PROBLEM TO WORK ON
Any image in the records should be left out; output everything else exactly.

# # # #

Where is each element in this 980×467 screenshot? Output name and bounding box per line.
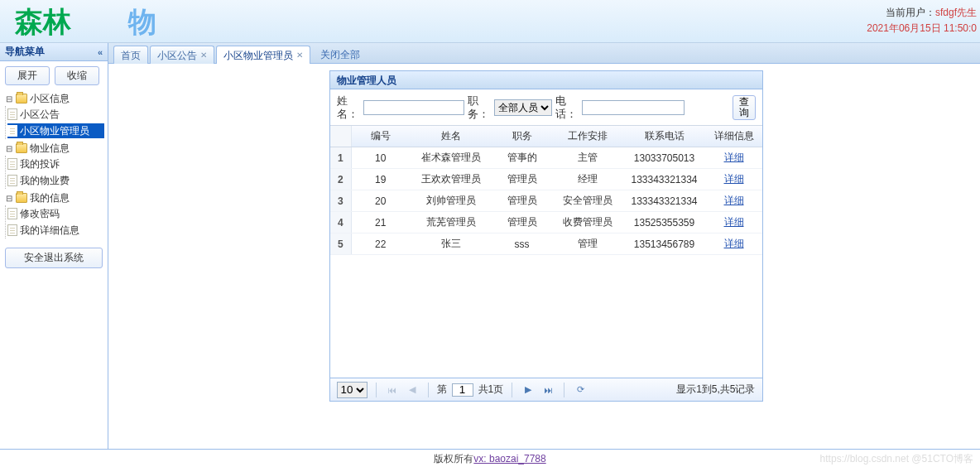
cell-work: 管理 [552, 234, 623, 255]
cell-work: 安全管理员 [552, 190, 623, 212]
cell-detail: 详细 [706, 147, 762, 169]
cell-id: 20 [352, 190, 410, 212]
search-button[interactable]: 查询 [733, 95, 756, 120]
collapse-button[interactable]: 收缩 [55, 66, 99, 85]
logo: 森林 物 [0, 0, 980, 43]
nav-tree: ⊟小区信息 小区公告 小区物业管理员 ⊟物业信息 我的投诉 我的物业费 ⊟我的信… [0, 89, 108, 244]
tree-item-password[interactable]: 修改密码 [7, 206, 104, 221]
cell-work: 收费管理员 [552, 212, 623, 234]
first-page-icon[interactable]: ⏮ [385, 383, 400, 397]
tree-label: 物业信息 [30, 142, 70, 156]
current-user-name: sfdgf先生 [935, 7, 977, 18]
col-phone: 联系电话 [623, 126, 706, 147]
tab-property-admin[interactable]: 小区物业管理员✕ [216, 46, 310, 64]
tree-item-announcement[interactable]: 小区公告 [7, 107, 104, 122]
tab-announcement[interactable]: 小区公告✕ [150, 46, 214, 64]
staff-table: 编号 姓名 职务 工作安排 联系电话 详细信息 [330, 126, 762, 147]
table-row: 219王欢欢管理员管理员经理133343321334详细 [330, 169, 762, 190]
name-input[interactable] [363, 100, 464, 115]
cell-id: 21 [352, 212, 410, 234]
expand-button[interactable]: 展开 [5, 66, 50, 85]
folder-icon [16, 143, 27, 153]
col-job: 职务 [492, 126, 552, 147]
tree-label: 小区公告 [20, 108, 60, 122]
tree-item-profile[interactable]: 我的详细信息 [7, 223, 104, 238]
tab-label: 小区公告 [157, 46, 197, 65]
tree-label: 小区信息 [30, 92, 70, 106]
detail-link[interactable]: 详细 [724, 216, 744, 228]
cell-id: 19 [352, 169, 410, 190]
tab-close-all[interactable]: 关闭全部 [312, 46, 368, 64]
cell-rownum: 5 [330, 234, 352, 255]
page-label-prefix: 第 [437, 383, 447, 397]
folder-icon [16, 193, 27, 203]
tree-group-community[interactable]: ⊟小区信息 [5, 91, 104, 106]
tree-item-fee[interactable]: 我的物业费 [7, 173, 104, 188]
tab-label: 首页 [121, 46, 141, 65]
cell-rownum: 2 [330, 169, 352, 190]
close-icon[interactable]: ✕ [200, 46, 207, 65]
tab-label: 小区物业管理员 [223, 46, 293, 65]
minus-icon: ⊟ [5, 94, 13, 104]
cell-phone: 13033705013 [623, 147, 706, 169]
tree-item-property-admin[interactable]: 小区物业管理员 [7, 123, 104, 138]
footer-link[interactable]: vx: baozai_7788 [473, 453, 545, 465]
tree-group-my[interactable]: ⊟我的信息 [5, 190, 104, 205]
safe-exit-button[interactable]: 安全退出系统 [5, 248, 103, 268]
tab-label: 关闭全部 [320, 46, 360, 64]
sidebar-collapse-icon[interactable]: « [98, 47, 103, 57]
tree-label: 修改密码 [20, 207, 60, 221]
close-icon[interactable]: ✕ [296, 46, 303, 65]
cell-rownum: 1 [330, 147, 352, 169]
folder-icon [16, 94, 27, 104]
timestamp: 2021年06月15日 11:50:0 [867, 22, 977, 34]
pager: 10 ⏮ ◀ 第 共1页 ▶ ⏭ ⟳ 显示1到5,共5记录 [330, 378, 762, 401]
detail-link[interactable]: 详细 [724, 195, 744, 206]
tabs-bar: 首页 小区公告✕ 小区物业管理员✕ 关闭全部 [108, 43, 980, 64]
cell-detail: 详细 [706, 190, 762, 212]
cell-id: 10 [352, 147, 410, 169]
logo-text: 森林 [15, 6, 71, 37]
col-work: 工作安排 [552, 126, 623, 147]
tree-label: 我的物业费 [20, 174, 70, 188]
file-icon [7, 125, 17, 137]
cell-job: 管理员 [492, 169, 552, 190]
cell-detail: 详细 [706, 169, 762, 190]
col-detail: 详细信息 [706, 126, 762, 147]
app-header: 森林 物 当前用户：sfdgf先生 2021年06月15日 11:50:0 [0, 0, 980, 43]
sidebar: 导航菜单 « 展开 收缩 ⊟小区信息 小区公告 小区物业管理员 ⊟物业信息 我 [0, 43, 108, 449]
cell-phone: 13525355359 [623, 212, 706, 234]
tree-label: 我的信息 [30, 191, 70, 205]
panel-title: 物业管理人员 [330, 71, 762, 89]
tab-home[interactable]: 首页 [113, 46, 148, 64]
page-size-select[interactable]: 10 [337, 382, 368, 398]
file-icon [7, 175, 17, 186]
tree-group-property[interactable]: ⊟物业信息 [5, 141, 104, 156]
page-total: 共1页 [478, 383, 504, 397]
tree-item-complaint[interactable]: 我的投诉 [7, 156, 104, 171]
file-icon [7, 108, 17, 120]
minus-icon: ⊟ [5, 194, 13, 203]
pager-summary: 显示1到5,共5记录 [676, 383, 755, 397]
col-rownum [330, 126, 352, 147]
job-select[interactable]: 全部人员 [494, 99, 552, 116]
next-page-icon[interactable]: ▶ [521, 383, 536, 397]
cell-phone: 133343321334 [623, 169, 706, 190]
cell-job: 管事的 [492, 147, 552, 169]
phone-input[interactable] [582, 100, 685, 115]
prev-page-icon[interactable]: ◀ [405, 383, 420, 397]
detail-link[interactable]: 详细 [724, 152, 744, 163]
cell-detail: 详细 [706, 234, 762, 255]
tree-label: 我的投诉 [20, 157, 60, 171]
detail-link[interactable]: 详细 [724, 173, 744, 185]
cell-work: 经理 [552, 169, 623, 190]
page-input[interactable] [452, 383, 473, 397]
cell-id: 22 [352, 234, 410, 255]
last-page-icon[interactable]: ⏭ [540, 383, 555, 397]
content: 物业管理人员 姓名： 职务： 全部人员 电话： 查询 编号 姓名 [108, 64, 980, 449]
tree-label: 小区物业管理员 [20, 124, 89, 138]
cell-job: 管理员 [492, 212, 552, 234]
refresh-icon[interactable]: ⟳ [573, 383, 588, 397]
detail-link[interactable]: 详细 [724, 238, 744, 249]
table-row: 110崔术森管理员管事的主管13033705013详细 [330, 147, 762, 169]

# # # #

RESPONSE FOR THIS EXERCISE
Where is each element in this 980×467 screenshot? Output name and bounding box per line.
cell-work: 管理 [552, 234, 623, 255]
cell-work: 安全管理员 [552, 190, 623, 212]
cell-detail: 详细 [706, 147, 762, 169]
cell-id: 20 [352, 190, 410, 212]
search-button[interactable]: 查询 [733, 95, 756, 120]
collapse-button[interactable]: 收缩 [55, 66, 99, 85]
logo: 森林 物 [0, 0, 980, 43]
nav-tree: ⊟小区信息 小区公告 小区物业管理员 ⊟物业信息 我的投诉 我的物业费 ⊟我的信… [0, 89, 108, 244]
tree-item-password[interactable]: 修改密码 [7, 206, 104, 221]
cell-work: 收费管理员 [552, 212, 623, 234]
first-page-icon[interactable]: ⏮ [385, 383, 400, 397]
tree-label: 物业信息 [30, 142, 70, 156]
current-user-name: sfdgf先生 [935, 7, 977, 18]
col-phone: 联系电话 [623, 126, 706, 147]
tab-property-admin[interactable]: 小区物业管理员✕ [216, 46, 310, 64]
tree-item-announcement[interactable]: 小区公告 [7, 107, 104, 122]
tab-announcement[interactable]: 小区公告✕ [150, 46, 214, 64]
staff-table: 编号 姓名 职务 工作安排 联系电话 详细信息 [330, 126, 762, 147]
table-row: 219王欢欢管理员管理员经理133343321334详细 [330, 169, 762, 190]
name-input[interactable] [363, 100, 464, 115]
cell-id: 21 [352, 212, 410, 234]
expand-button[interactable]: 展开 [5, 66, 50, 85]
folder-icon [16, 143, 27, 153]
col-job: 职务 [492, 126, 552, 147]
tree-label: 小区公告 [20, 108, 60, 122]
tree-item-profile[interactable]: 我的详细信息 [7, 223, 104, 238]
tab-label: 小区公告 [157, 46, 197, 65]
tree-label: 小区信息 [30, 92, 70, 106]
detail-link[interactable]: 详细 [724, 216, 744, 228]
cell-id: 19 [352, 169, 410, 190]
tab-close-all[interactable]: 关闭全部 [312, 46, 368, 64]
cell-rownum: 5 [330, 234, 352, 255]
page-label-prefix: 第 [437, 383, 447, 397]
folder-icon [16, 193, 27, 203]
tree-group-community[interactable]: ⊟小区信息 [5, 91, 104, 106]
tree-item-fee[interactable]: 我的物业费 [7, 173, 104, 188]
tab-label: 首页 [121, 46, 141, 65]
cell-rownum: 2 [330, 169, 352, 190]
close-icon[interactable]: ✕ [200, 46, 207, 65]
tab-label: 小区物业管理员 [223, 46, 293, 65]
minus-icon: ⊟ [5, 94, 13, 104]
cell-phone: 13033705013 [623, 147, 706, 169]
tree-item-property-admin[interactable]: 小区物业管理员 [7, 123, 104, 138]
footer-link[interactable]: vx: baozai_7788 [473, 453, 545, 465]
tree-group-my[interactable]: ⊟我的信息 [5, 190, 104, 205]
safe-exit-button[interactable]: 安全退出系统 [5, 248, 103, 268]
tab-label: 关闭全部 [320, 46, 360, 64]
sidebar-collapse-icon[interactable]: « [98, 47, 103, 57]
tree-label: 修改密码 [20, 207, 60, 221]
close-icon[interactable]: ✕ [296, 46, 303, 65]
cell-rownum: 1 [330, 147, 352, 169]
folder-icon [16, 94, 27, 104]
timestamp: 2021年06月15日 11:50:0 [867, 22, 977, 34]
pager: 10 ⏮ ◀ 第 共1页 ▶ ⏭ ⟳ 显示1到5,共5记录 [330, 378, 762, 401]
detail-link[interactable]: 详细 [724, 195, 744, 206]
tabs-bar: 首页 小区公告✕ 小区物业管理员✕ 关闭全部 [108, 43, 980, 64]
cell-detail: 详细 [706, 190, 762, 212]
cell-id: 10 [352, 147, 410, 169]
logo-text: 森林 [15, 6, 71, 37]
col-work: 工作安排 [552, 126, 623, 147]
tree-label: 我的物业费 [20, 174, 70, 188]
file-icon [7, 125, 17, 137]
cell-job: 管理员 [492, 169, 552, 190]
cell-detail: 详细 [706, 169, 762, 190]
col-detail: 详细信息 [706, 126, 762, 147]
app-header: 森林 物 当前用户：sfdgf先生 2021年06月15日 11:50:0 [0, 0, 980, 43]
sidebar: 导航菜单 « 展开 收缩 ⊟小区信息 小区公告 小区物业管理员 ⊟物业信息 我 [0, 43, 108, 449]
cell-phone: 13525355359 [623, 212, 706, 234]
tree-label: 我的信息 [30, 191, 70, 205]
panel-title: 物业管理人员 [330, 71, 762, 89]
tab-home[interactable]: 首页 [113, 46, 148, 64]
page-size-select[interactable]: 10 [337, 382, 368, 398]
file-icon [7, 175, 17, 186]
tree-group-property[interactable]: ⊟物业信息 [5, 141, 104, 156]
page-total: 共1页 [478, 383, 504, 397]
tree-item-complaint[interactable]: 我的投诉 [7, 156, 104, 171]
file-icon [7, 108, 17, 120]
minus-icon: ⊟ [5, 194, 13, 203]
pager-summary: 显示1到5,共5记录 [676, 383, 755, 397]
col-rownum [330, 126, 352, 147]
job-select[interactable]: 全部人员 [494, 99, 552, 116]
next-page-icon[interactable]: ▶ [521, 383, 536, 397]
cell-phone: 133343321334 [623, 169, 706, 190]
cell-job: 管事的 [492, 147, 552, 169]
phone-input[interactable] [582, 100, 685, 115]
prev-page-icon[interactable]: ◀ [405, 383, 420, 397]
detail-link[interactable]: 详细 [724, 152, 744, 163]
cell-detail: 详细 [706, 234, 762, 255]
tree-label: 我的投诉 [20, 157, 60, 171]
detail-link[interactable]: 详细 [724, 173, 744, 185]
cell-work: 经理 [552, 169, 623, 190]
page-input[interactable] [452, 383, 473, 397]
cell-id: 22 [352, 234, 410, 255]
last-page-icon[interactable]: ⏭ [540, 383, 555, 397]
content: 物业管理人员 姓名： 职务： 全部人员 电话： 查询 编号 姓名 [108, 64, 980, 449]
tree-label: 小区物业管理员 [20, 124, 89, 138]
cell-job: 管理员 [492, 212, 552, 234]
refresh-icon[interactable]: ⟳ [573, 383, 588, 397]
detail-link[interactable]: 详细 [724, 238, 744, 249]
table-row: 110崔术森管理员管事的主管13033705013详细 [330, 147, 762, 169]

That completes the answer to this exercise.